L’icône politique excellait en mots/discours-fleuves, et en images – la communication, qui demeure le principal socle de la propagande communiste en particulier et du discours politique en général. L’information est quelque chose d’autre. Elle repose sur des faits observés, vérifiés et vérifiables ; la communication, elle, fait appel à l’émotion.

Notre époque, un peu plus que les autres, se voit victime de la puissance des mots et de la communication et des autoroutes des réseaux sociaux qui réseautent le monde. À cette aune du temps, le terme international qui a marqué cette année, selon le dictionnaire Oxford, est… «Post-Truth» (littéralement «post-vérité»).

Les éditeurs d’Oxford pensent que «PostTruth», tel qu’analysé dans les différents contextes de son usage, est comme «un adjectif relatif à des circonstances dans lesquelles les faits objectifs ont moins d’influence pour diriger l’opinion publique que les appels à l’émotion et aux opinions personnelles». D’autres linguistes et dictionnaires ont choisi, comme mot de l’année, «Brexit» et se sont aussi attardés sur un néologisme, le «Trumpisme» («les politiques défendues par le politicien Trump, impliquant notamment un rejet de l’establishment politique, la défense vigoureuse des intérêts nationaux» ou encore comme «une déclaration controversée ou choquante attribuée à Donald Trump»). L’an dernier, Oxford avait choisi un «emoji» comme mot de l’année.

Si on devait faire la synthèse des analyses exprimées ici et ailleurs, le référendum britannique et la récente présidentielle américaine sont, outre les enjeux sécuritaires, et dans une large mesure, dus au mécontentement public et au problème des inégalités causées par la gouvernance.

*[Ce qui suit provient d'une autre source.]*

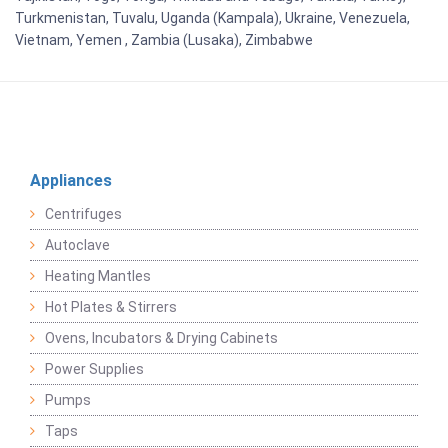
Turkmenistan, Tuvalu, Uganda (Kampala), Ukraine, Venezuela,
Vietnam, Yemen , Zambia (Lusaka), Zimbabwe
Appliances
Centrifuges
Autoclave
Heating Mantles
Hot Plates & Stirrers
Ovens, Incubators & Drying Cabinets
Power Supplies
Pumps
Taps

Le monde en transition encourage un certain besoin de se replier sur soi pour beaucoup dans l’Occident, au lieu de s’ouvrir aux autres et à leurs problèmes.

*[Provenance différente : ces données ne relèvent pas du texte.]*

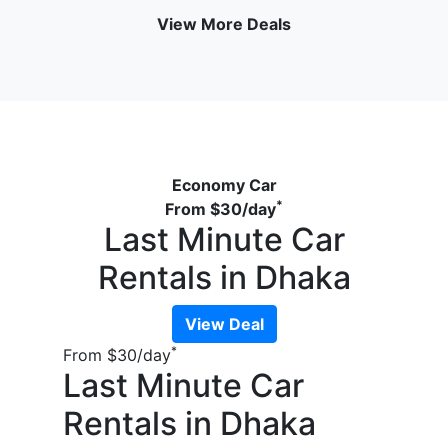
View More Deals
Economy Car
*
From
$30
/day
Last Minute Car
Rentals in Dhaka
View Deal
*
From
$30
/day
Last Minute Car
Rentals in Dhaka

Justement, le mécontentement public – comme celui qu’on a vu jeudi soir à Plaine-Verte – est mis sous l’éteignoir par le gouvernement, la MBC et les suiveurs du pouvoir. Si Soodhun minimise la colère exprimée et tente de l’attribuer aux seuls marchands ambulants qui en voulaient «uniquement» au bouc émissaire Anwar Husnoo, son leader, the Prime-Minister-in-Waiting, lui, met carrément les médias libres et indépendants au défi. «Venez prouver qu’il y avait des incidents. Tout s’est bien déroulé.»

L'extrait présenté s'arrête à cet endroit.